His question is one of control, not money. The OP wants to control his life
and his product.

Truth is, products don't last forever. They require maintenance and support,
marketing, infrastructure, pricing, and a whole lot of other things a few guys
focused on development aren't thinking about right now.

A lot of cash in the pocket = a lot of time to think.

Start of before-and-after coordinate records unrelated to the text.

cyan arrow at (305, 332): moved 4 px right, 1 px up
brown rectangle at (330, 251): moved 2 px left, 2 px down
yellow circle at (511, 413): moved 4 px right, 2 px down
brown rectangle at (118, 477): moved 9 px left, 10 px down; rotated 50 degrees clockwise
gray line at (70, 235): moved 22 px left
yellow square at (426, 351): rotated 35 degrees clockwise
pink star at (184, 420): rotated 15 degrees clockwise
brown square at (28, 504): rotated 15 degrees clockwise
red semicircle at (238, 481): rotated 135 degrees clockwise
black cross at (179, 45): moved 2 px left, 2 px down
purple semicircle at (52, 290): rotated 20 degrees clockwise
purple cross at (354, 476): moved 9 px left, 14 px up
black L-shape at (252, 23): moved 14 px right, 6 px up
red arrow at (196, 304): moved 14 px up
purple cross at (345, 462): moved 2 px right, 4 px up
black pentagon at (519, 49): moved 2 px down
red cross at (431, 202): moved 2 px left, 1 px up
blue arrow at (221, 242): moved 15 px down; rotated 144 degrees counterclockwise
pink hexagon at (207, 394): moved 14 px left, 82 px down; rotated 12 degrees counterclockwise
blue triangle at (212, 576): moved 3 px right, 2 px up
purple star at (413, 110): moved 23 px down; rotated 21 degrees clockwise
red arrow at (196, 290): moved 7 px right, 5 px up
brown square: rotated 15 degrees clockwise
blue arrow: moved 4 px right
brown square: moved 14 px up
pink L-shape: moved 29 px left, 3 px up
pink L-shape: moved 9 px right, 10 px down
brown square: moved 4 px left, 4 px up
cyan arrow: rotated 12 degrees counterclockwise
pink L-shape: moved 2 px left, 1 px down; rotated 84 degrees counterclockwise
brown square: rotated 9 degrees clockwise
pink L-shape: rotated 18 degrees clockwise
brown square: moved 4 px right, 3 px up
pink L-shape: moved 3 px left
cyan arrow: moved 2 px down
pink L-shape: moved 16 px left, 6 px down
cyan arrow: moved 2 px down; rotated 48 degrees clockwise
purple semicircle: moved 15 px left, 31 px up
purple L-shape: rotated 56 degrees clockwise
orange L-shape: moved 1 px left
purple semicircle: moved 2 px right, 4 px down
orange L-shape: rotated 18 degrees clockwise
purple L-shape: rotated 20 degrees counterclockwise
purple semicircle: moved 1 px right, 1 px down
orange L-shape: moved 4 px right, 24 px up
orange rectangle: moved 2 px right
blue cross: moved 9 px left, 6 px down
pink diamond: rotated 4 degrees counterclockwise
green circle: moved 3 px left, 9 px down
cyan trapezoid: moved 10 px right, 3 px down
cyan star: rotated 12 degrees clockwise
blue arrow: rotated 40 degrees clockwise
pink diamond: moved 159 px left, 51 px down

I'm not saying they should sell, I'm just saying that I don't understand why
you are bringing money into it when money wasn't a factor for the author.

------
khangtoh
"The money is fair enough"

That I feel roughly translates to the "money wasn't what we expected". A lot
of acquisitions really boils down to the money factor, no startup will ever
reject a good offer, since that's pretty much one of most common exit
strategy.

If the money was really "fair enough", then this question wouldn't have been
posted in the first place. So in their case, it's a matter of weighing the
offer vs what they think their startup is worth at this point. So again
negotiation 101, never accept the first accept, reply with a counter offer
with a price that you feel is "fair enough". If they did not take your counter
offer, no harm done, you just keep bootstrapping.

------
rmason
Do you know what percentage of startups bought by big corporations turn out
failures? Probably a much higher number than those that end up successfully
making tens of millions of dollars.

These guys need advice from a seasoned software entrepreneur (or two) what
their particular chances might be,, not from the "peanut gallery" on SlashDot.

There's probably a 75% chance they should in the words of one commenter "take
the money and run".

------
marcofloriano
Don´t Sell. Money is not the best reason to sell. You guys have to achieve
your best, it´s far important than money. So if you feel that you wont reach
your best selling, stay far from they.